** How to complete this task **
Please reproduce the full listing exactly, with nothing added.

** Provided information **
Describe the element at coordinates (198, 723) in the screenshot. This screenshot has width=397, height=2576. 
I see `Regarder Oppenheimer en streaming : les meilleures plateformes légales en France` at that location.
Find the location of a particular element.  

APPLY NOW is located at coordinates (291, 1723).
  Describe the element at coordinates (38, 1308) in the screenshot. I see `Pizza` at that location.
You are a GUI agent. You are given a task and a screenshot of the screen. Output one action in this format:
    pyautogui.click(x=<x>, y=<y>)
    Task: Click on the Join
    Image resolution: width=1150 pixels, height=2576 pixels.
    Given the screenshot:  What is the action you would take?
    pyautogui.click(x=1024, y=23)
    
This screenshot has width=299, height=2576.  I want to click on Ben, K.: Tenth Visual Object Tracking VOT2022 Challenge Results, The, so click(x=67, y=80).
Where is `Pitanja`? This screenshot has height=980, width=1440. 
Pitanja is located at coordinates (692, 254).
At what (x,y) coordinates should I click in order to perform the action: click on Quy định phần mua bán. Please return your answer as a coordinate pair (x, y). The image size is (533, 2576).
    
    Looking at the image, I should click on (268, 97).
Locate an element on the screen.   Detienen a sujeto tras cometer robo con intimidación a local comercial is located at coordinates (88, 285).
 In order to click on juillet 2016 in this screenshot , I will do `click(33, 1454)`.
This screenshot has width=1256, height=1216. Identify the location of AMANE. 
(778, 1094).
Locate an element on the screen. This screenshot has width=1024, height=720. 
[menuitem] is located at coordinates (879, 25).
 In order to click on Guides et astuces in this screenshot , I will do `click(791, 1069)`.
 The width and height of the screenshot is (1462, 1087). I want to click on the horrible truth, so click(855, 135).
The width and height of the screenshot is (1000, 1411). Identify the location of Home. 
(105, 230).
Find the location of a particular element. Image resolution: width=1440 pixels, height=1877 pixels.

** Solution to the exercise **
Describe the element at coordinates (198, 723) in the screenshot. This screenshot has width=397, height=2576. 
I see `Regarder Oppenheimer en streaming : les meilleures plateformes légales en France` at that location.
Find the location of a particular element.  

APPLY NOW is located at coordinates (291, 1723).
  Describe the element at coordinates (38, 1308) in the screenshot. I see `Pizza` at that location.
You are a GUI agent. You are given a task and a screenshot of the screen. Output one action in this format:
    pyautogui.click(x=<x>, y=<y>)
    Task: Click on the Join
    Image resolution: width=1150 pixels, height=2576 pixels.
    Given the screenshot:  What is the action you would take?
    pyautogui.click(x=1024, y=23)
    
This screenshot has width=299, height=2576.  I want to click on Ben, K.: Tenth Visual Object Tracking VOT2022 Challenge Results, The, so click(x=67, y=80).
Where is `Pitanja`? This screenshot has height=980, width=1440. 
Pitanja is located at coordinates (692, 254).
At what (x,y) coordinates should I click in order to perform the action: click on Quy định phần mua bán. Please return your answer as a coordinate pair (x, y). The image size is (533, 2576).
    
    Looking at the image, I should click on (268, 97).
Locate an element on the screen.   Detienen a sujeto tras cometer robo con intimidación a local comercial is located at coordinates (88, 285).
 In order to click on juillet 2016 in this screenshot , I will do `click(33, 1454)`.
This screenshot has width=1256, height=1216. Identify the location of AMANE. 
(778, 1094).
Locate an element on the screen. This screenshot has width=1024, height=720. 
[menuitem] is located at coordinates (879, 25).
 In order to click on Guides et astuces in this screenshot , I will do `click(791, 1069)`.
 The width and height of the screenshot is (1462, 1087). I want to click on the horrible truth, so click(855, 135).
The width and height of the screenshot is (1000, 1411). Identify the location of Home. 
(105, 230).
Find the location of a particular element. Image resolution: width=1440 pixels, height=1877 pixels.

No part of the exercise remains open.